Family life on the Elite Series

Bassmaster Elite Series pro cashes in with popular contingency program.

Even before I met my wife, Tiffanie, I knew that I wanted to have a family. I also wanted to spend as much time with them as possible. You might say that was putting the cart before the horse, especially since I didn’t know what that family would look like or how they’d travel with me, but it was just an unshakable feeling.

Before I could consider kids of my own, I needed two things: a reliable partner with the same goals and beliefs and an ability to support the lifestyle we wanted to share. That meant not just getting on the Progressive Bassmaster Elite Series, but being competitive out there. I had to invest just about all of my energy into catching as many bass as I could.

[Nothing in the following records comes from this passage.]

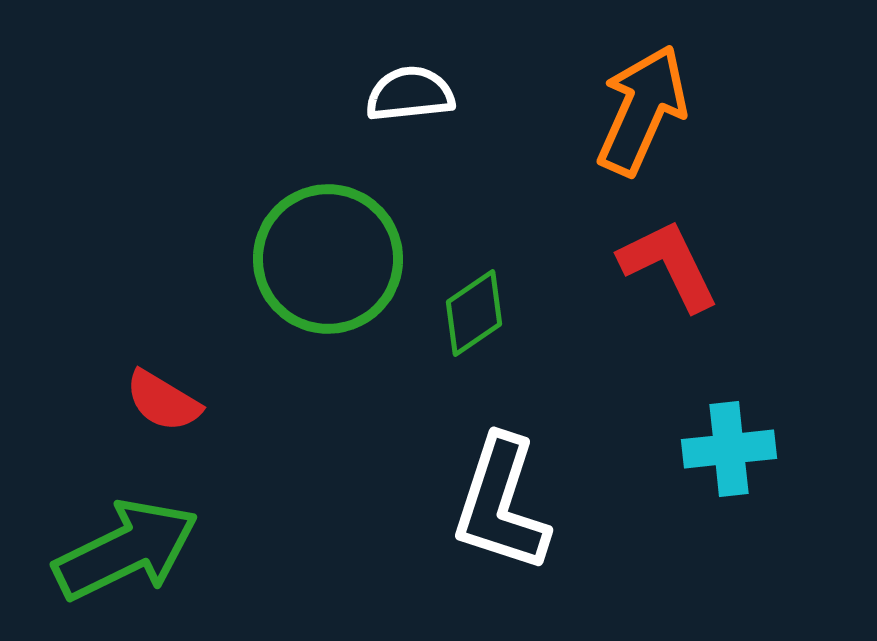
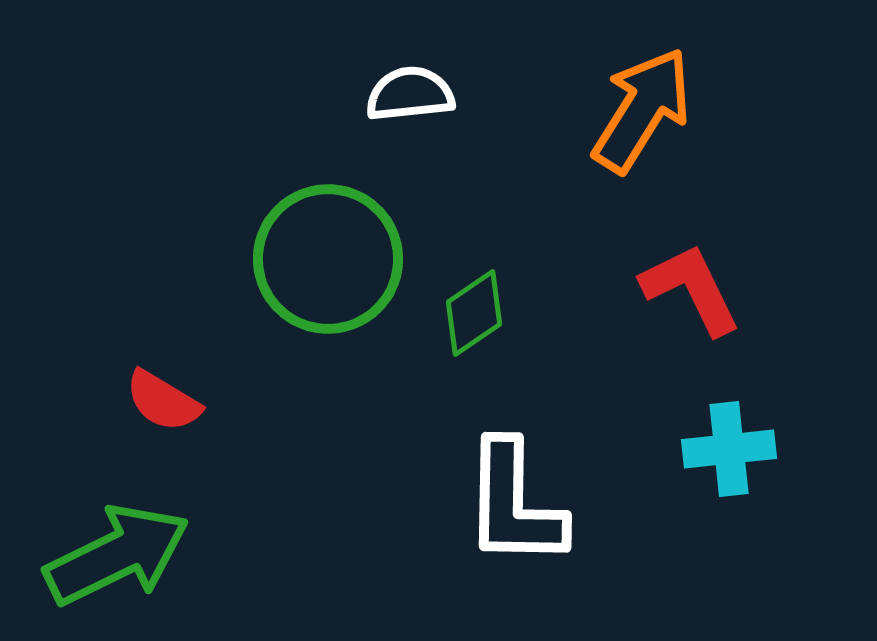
orange arrow: rotated 8 degrees clockwise
red L-shape: moved 22 px right, 24 px down
white L-shape: moved 13 px right; rotated 17 degrees counterclockwise
green arrow: moved 9 px left, 5 px down
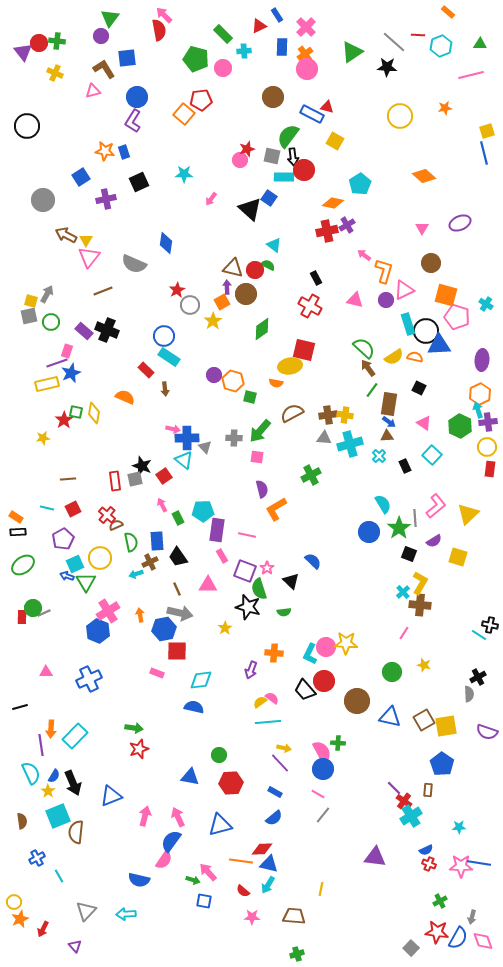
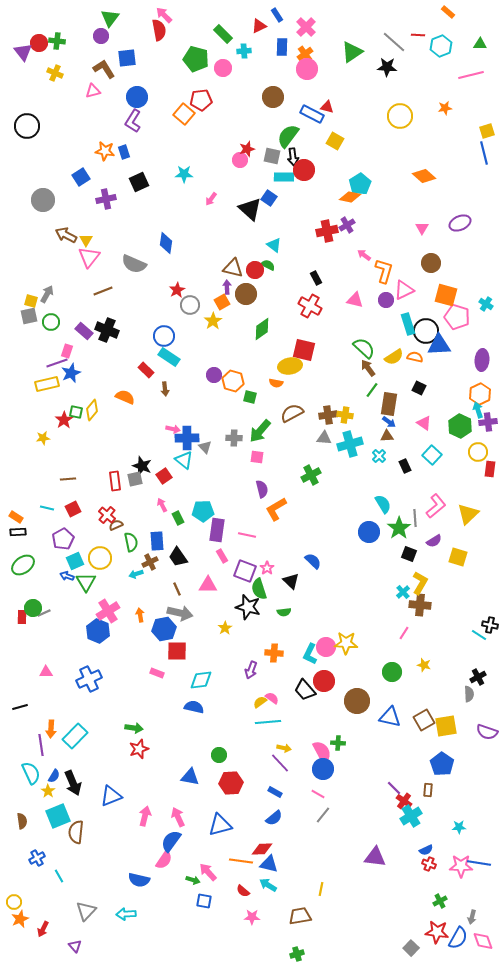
orange diamond at (333, 203): moved 17 px right, 6 px up
yellow diamond at (94, 413): moved 2 px left, 3 px up; rotated 30 degrees clockwise
yellow circle at (487, 447): moved 9 px left, 5 px down
cyan square at (75, 564): moved 3 px up
cyan arrow at (268, 885): rotated 90 degrees clockwise
brown trapezoid at (294, 916): moved 6 px right; rotated 15 degrees counterclockwise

I met Tiff unexpectedly after my first year on tour, and as she’ll tell you, things developed very slowly. I joked with her (and her mom) that it was a 10-year plan, and the truth wasn’t far off that mark. She can tell you the exact length of the relationship, but it was something like nine years, 11 months until we got married. Yes, it was slow, but I think that was good. I’d been so focused on myself and catching bass since I was 8 years old that I had to switch gears and learn to process the changes and find balance.

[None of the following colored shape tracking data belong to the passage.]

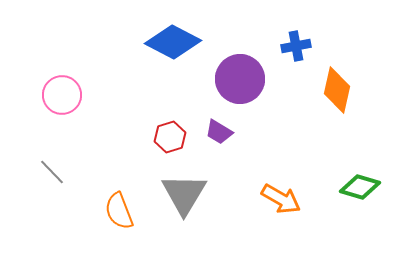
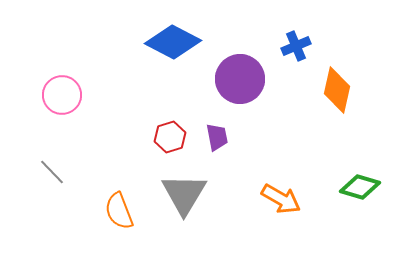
blue cross: rotated 12 degrees counterclockwise
purple trapezoid: moved 2 px left, 5 px down; rotated 132 degrees counterclockwise
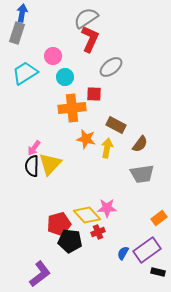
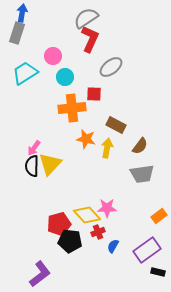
brown semicircle: moved 2 px down
orange rectangle: moved 2 px up
blue semicircle: moved 10 px left, 7 px up
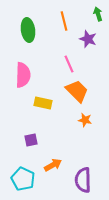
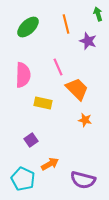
orange line: moved 2 px right, 3 px down
green ellipse: moved 3 px up; rotated 55 degrees clockwise
purple star: moved 2 px down
pink line: moved 11 px left, 3 px down
orange trapezoid: moved 2 px up
purple square: rotated 24 degrees counterclockwise
orange arrow: moved 3 px left, 1 px up
purple semicircle: rotated 75 degrees counterclockwise
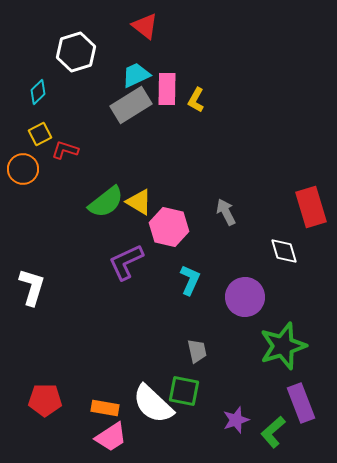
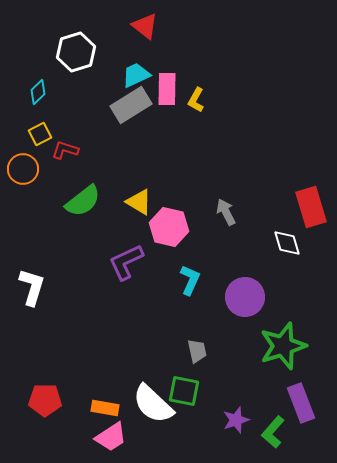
green semicircle: moved 23 px left, 1 px up
white diamond: moved 3 px right, 8 px up
green L-shape: rotated 8 degrees counterclockwise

Along the way, we took some critical steps, like getting our first RV in 2017. Kids came later. One piece of advice that I can give any young angler is not to fall into a particular societally dictated timeline. If we’d done it the way some people said it had to be done, we would’ve had kids earlier, but we knew that we couldn’t be ready until we could all travel together. I wanted to be stable enough in my career that Tiff didn’t need to be home working a 9-to-5.

It was a loose plan, but it centered on being around my family as much as possible. I had a fear that as much as I loved the sport, if we didn’t do things correctly, my kids would grow to resent it.

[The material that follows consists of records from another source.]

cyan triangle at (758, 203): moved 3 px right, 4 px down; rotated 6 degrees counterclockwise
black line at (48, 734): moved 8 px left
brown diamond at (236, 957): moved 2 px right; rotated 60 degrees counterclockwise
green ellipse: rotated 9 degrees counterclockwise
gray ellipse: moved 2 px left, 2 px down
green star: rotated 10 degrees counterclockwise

Each family needs their own recipe. Ours is partially dictated by the fact that we choose to reside in Idaho (my kids call it “home home” as opposed to “camper home”). Other than the Japanese pros, almost no one on the Elites has a longer commute. If you live in the South, it might not be so critical to have your family on the road. Nevertheless, I love that my kids want to come to blastoff and weigh-ins. That works for us. Find your own balance, and don’t worry about what others are doing.

I sometimes hear the complaint or comment from my fellow veterans that it’s unfair that the unencumbered young guys get to spend so much time on the water. My response is that’s just part of the game. I suppose I could spend as much time fishing now as I did when I was 21, but at what cost? I can live with my decision to spend fewer days on the water. When you start off in this business, you don’t have as many obligations with family or with sponsors, and that’s a good thing. The eventual ability to make those choices without fear of repercussions is a sign of stability.

That doesn’t mean you won’t have to make sacrifices. Our schedule is unforgiving. You can’t miss a tournament just because there’s a wedding or a birthday. I know this firsthand. When my daughter Kora was born in 2022 — in the midst of my second AOY campaign — I wanted to do everything I could to be there for the birth in Idaho, but I also made it to Championship Sunday at Pickwick. Tiff and I made the decision together that I’d fish as long as I could and then try to get home. Once the tournament ended (and a week after Kora was due), I walked offstage, and Kyle Vandever, who travels with us to produce my YouTube show, and I started on the 30-plus-hour drive home.

We didn’t make it there on time and ended up watching the birth on FaceTime from eight hours away. It wasn’t ideal, but it proved to me that we can weather those kinds of disappointments. I am clearly married to the right partner.

Despite those occasional letdowns, I love most aspects of our life. I love that my kids don’t know this isn’t the way all kids live. After all, their friends like the Jocumsen kids and the Atkins kids are doing the same things. But every day we have to make choices that fit our particular set of circumstances. We do our best, and we truly hope that when they are old enough to understand that this is not normal, they end up seeing their atypical upbringing as a blessing. If that’s the lens through which they view our time together, then I’ll consider myself exceptionally lucky.